Model Parameters = Words × Dimensions
Key Concepts
- Word: A symbolic label (token) such as cat, dog, or car.
- Dimension: The number of numeric values used to represent a word.
- Parameter: A single stored numeric value. Every number in an embedding vector is one parameter.

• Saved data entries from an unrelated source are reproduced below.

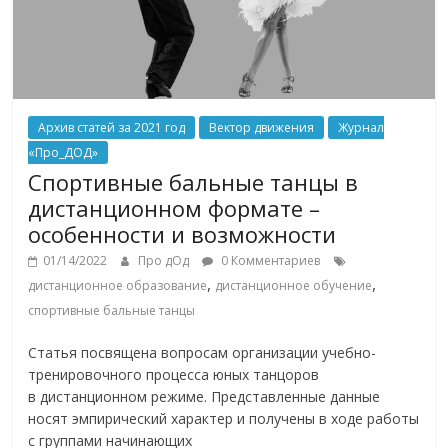
Архив статей за 2021 год
Вектор движения
Журнал
«Про_ДОД»
Спортивные бальные танцы в
дистанционном формате –
особенности и возможности
01/14/2022
Про дОд
0 Комментариев
,
,
дистанционное образование
дистанционное обучение
спортивные бальные танцы
Статья посвящена вопросам организации учебно-
тренировочного процесса юных танцоров
в дистанционном режиме. Представленные данные
носят эмпирический характер и получены в ходе работы
с группами начинающих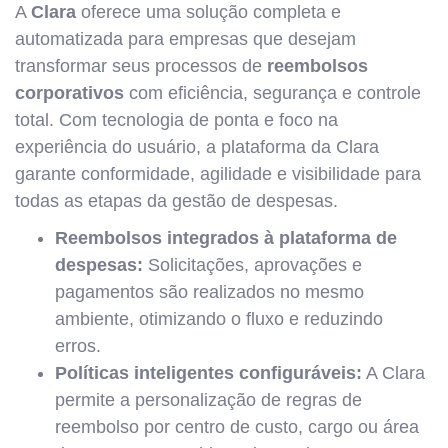
A
Clara
oferece uma solução completa e
automatizada para empresas que desejam
transformar seus processos de
reembolsos
corporativos
com eficiência, segurança e controle
total. Com tecnologia de ponta e foco na
experiência do usuário, a plataforma da Clara
garante conformidade, agilidade e visibilidade para
todas as etapas da gestão de despesas.
Reembolsos integrados à plataforma de
despesas:
Solicitações, aprovações e
pagamentos são realizados no mesmo
ambiente, otimizando o fluxo e reduzindo
erros.
Políticas inteligentes configuráveis:
A Clara
permite a personalização de regras de
reembolso por centro de custo, cargo ou área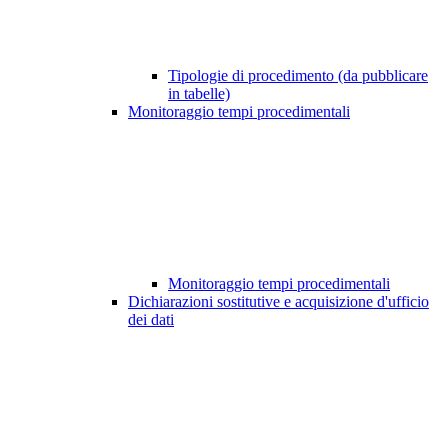
Tipologie di procedimento (da pubblicare
in tabelle)
Monitoraggio tempi procedimentali
Monitoraggio tempi procedimentali
Dichiarazioni sostitutive e acquisizione d'ufficio
dei dati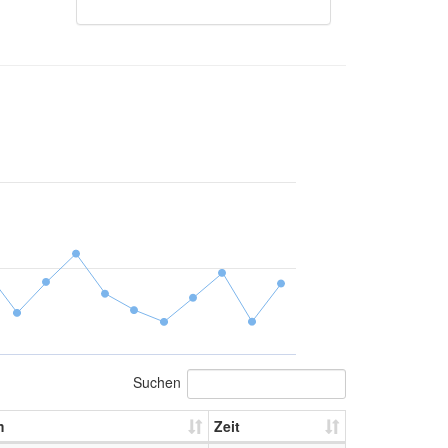
Suchen
m
Zeit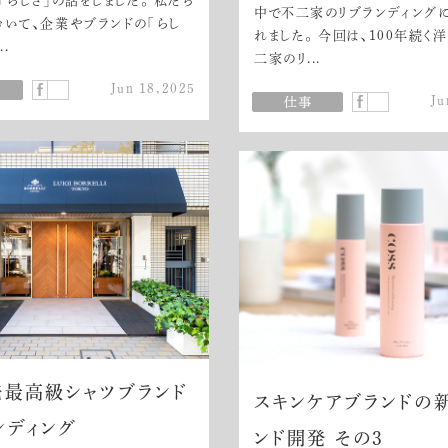
「らしさ」の話をしました。 私たち
中で不二家のリブランディング
いて、企業やブランドの「らし
れました。 今回は、100年続く
..
二家のリ...
Jun 18,2025
Ju
発最高級シャツブランド
スキンケアブランドの
ンディング
ンド開発 その3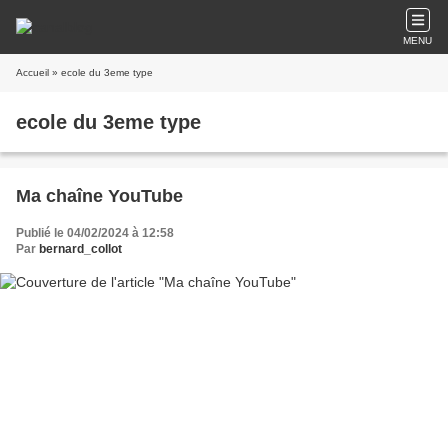
MENU
Accueil
» ecole du 3eme type
ecole du 3eme type
Ma chaîne YouTube
Publié le 04/02/2024 à 12:58
Par
bernard_collot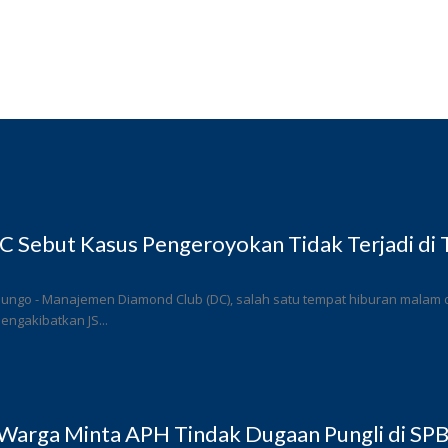
 Sebut Kasus Pengeroyokan Tidak Terjadi di
ungo - Manajemen Diamond Club (DC), salah satu tempat hiburan malam di
ngakibatkan JS...
Warga Minta APH Tindak Dugaan Pungli di SP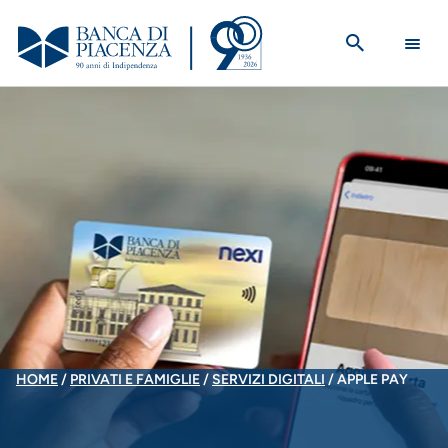
Salta
al
contenuto
principale
BRICIOLE
HOME
PRIVATI E FAMIGLIE
SERVIZI DIGITALI
APPLE PAY
DI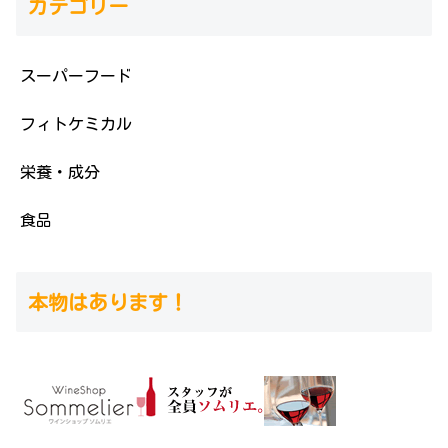
カテゴリー
スーパーフード
フィトケミカル
栄養・成分
食品
本物はあります！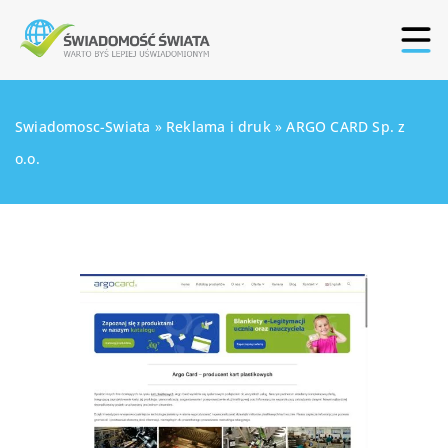
Swiadomosc-Swiata
»
Reklama i druk
»
ARGO CARD Sp. z
o.o.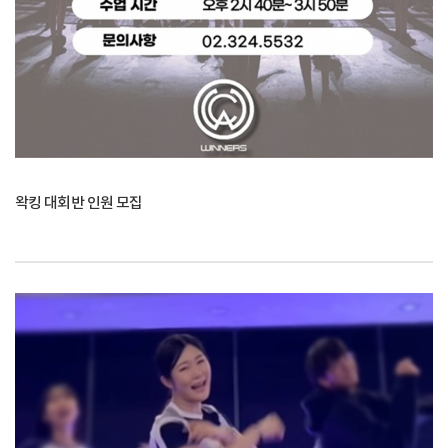
왁킹 대회반 인원 모집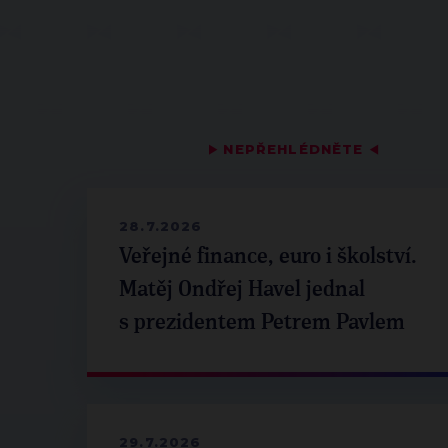
▶
NEPŘEHLÉDNĚTE
◀
28.7.2026
Veřejné finance, euro i školství.
Matěj Ondřej Havel jednal
s prezidentem Petrem Pavlem
29.7.2026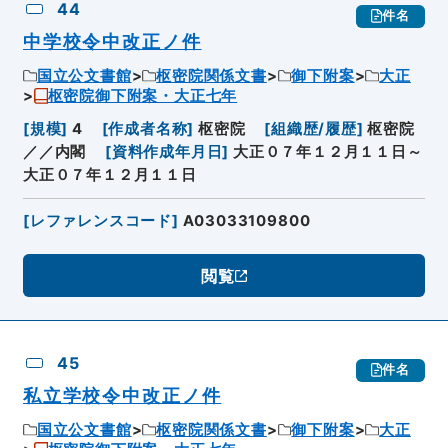
44
件名
中学校令中改正ノ件
国立公文書館
枢密院関係文書
御下附案
大正
枢密院御下附案・大正七年
[
規模
]
4
[
作成者名称
]
枢密院
[
組織歴/履歴
]
枢密院
／／内閣
[
資料作成年月日
]
大正０７年１２月１１日～
大正０７年１２月１１日
[
レファレンスコード
]
A03033109800
閲覧
45
件名
私立学校令中改正ノ件
国立公文書館
枢密院関係文書
御下附案
大正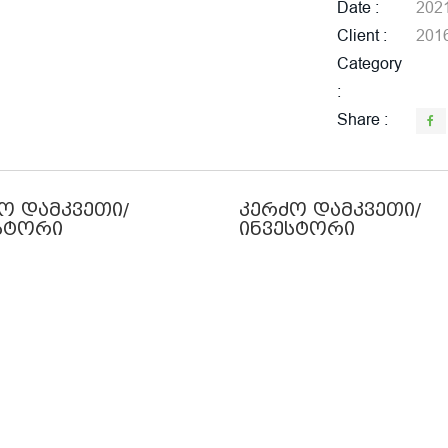
Date
202
Client
201
Category
Share
ო დამკვეთი/
კერძო დამკვეთი/
სტორი
ინვესტორი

Why This Example Has Exactly 6 Parameters
- There are 3 words: cat, dog, and car.
- Each word has 2 dimensions.
- Total parameters = 3 × 2 = 6.
Where the 6 Parameters Actually Live
Feature Dimensions: [Object, Animal]
cat → [0, 1] → 2 Dimensions
dog → [0, 1] → 2 Dimensions
car → [1, 0] → 2 Dimensions
-------------------------------------
Total: → 3 × 2 = 6 Parameters
+---------------------------------------+
| Vector DB: with Feature Dimensions |
+--------+--------+--------+------------+
| Word | Object | Animal | Dimensions |
+--------+--------+--------+------------+
| cat | 0 | 1 | 2 |
| dog | 0 | 1 | 2 |
| car | 1 | 0 | 2 |
+--------+--------+--------+------------+
| Total | 3 × 2 = 6 Parameters |
+--------+--------+--------+------------+
Bridging the example to real models:
+------------------+------------+------------+------------------+
| Model | Words | Dimensions | Parameters |
+------------------+------------+------------+------------------+
| This example | 3 | 2 | 6 |
| GPT-2 embeddings | 50,257 | 768 | 38,597,376 |
+------------------+------------+------------+------------------+
Python Code Example
import numpy as np
embedding_table = {
#--- Feature Dim: [Object, Animal] ---#
"cat": np.array([ 0 , 1 ]),
"dog": np.array([ 0 , 1 ]),
"car": np.array([ 1 , 0 ]),
}
def embed(word):
return embedding_table[word]
print(embed("cat"))
print(embed("dog"))
Final Summary
- Words are labels.
- Dimensions describe vector length per word.
- Parameters are the total stored numeric values.
- This example has 6 parameters.
How the Embedding Numbers Are Computed
Goal
- Show a simple, concrete way to compute the numbers in embedding vectors.
- Explain where values like [0, 1] and [0, 1] come from.
Important Note
- In real models, these numbers are learned during training.
- Here we use a toy mathematical rule to make the idea understandable.
Simple Rule to Compute Embedding Numbers
- Assign each word two numeric features:
- Feature 1: how “animal-like” the word is
- Feature 2: how “object-like” the word is
- Each feature is a number between 0.0 and 1.0.
- The two feature values together form a 2-dimensional embedding.
Manual Feature Assignment
- cat: mostly animal → [0, 1]
- dog: mostly animal → [0, 1]
- car: mostly object → [1, 0]
Python Example: Computing the Numbers
def compute_embedding(animal_score, object_score):
# Combine two numeric features into a vector
return [animal_score, object_score]
cat_embedding = compute_embedding(0, 1)
dog_embedding = compute_embedding(0, 1)
print("cat:", cat_embedding)
print("dog:", dog_embedding)
What This Represents
- Each number is a parameter value.
- The vector length (2 numbers) is the dimension.
- The rule that assigns numbers is the model logic.
Connection to Real Models
- Real embedding models start with random numbers.
- Numbers are adjusted using training data and optimization.
- After training, vectors encode semantic meaning.
Final Summary
- [0, 1] and [0, 1] are examples of computed feature values.
- The computation rule is simple here for clarity.
- Real models learn these values automatically.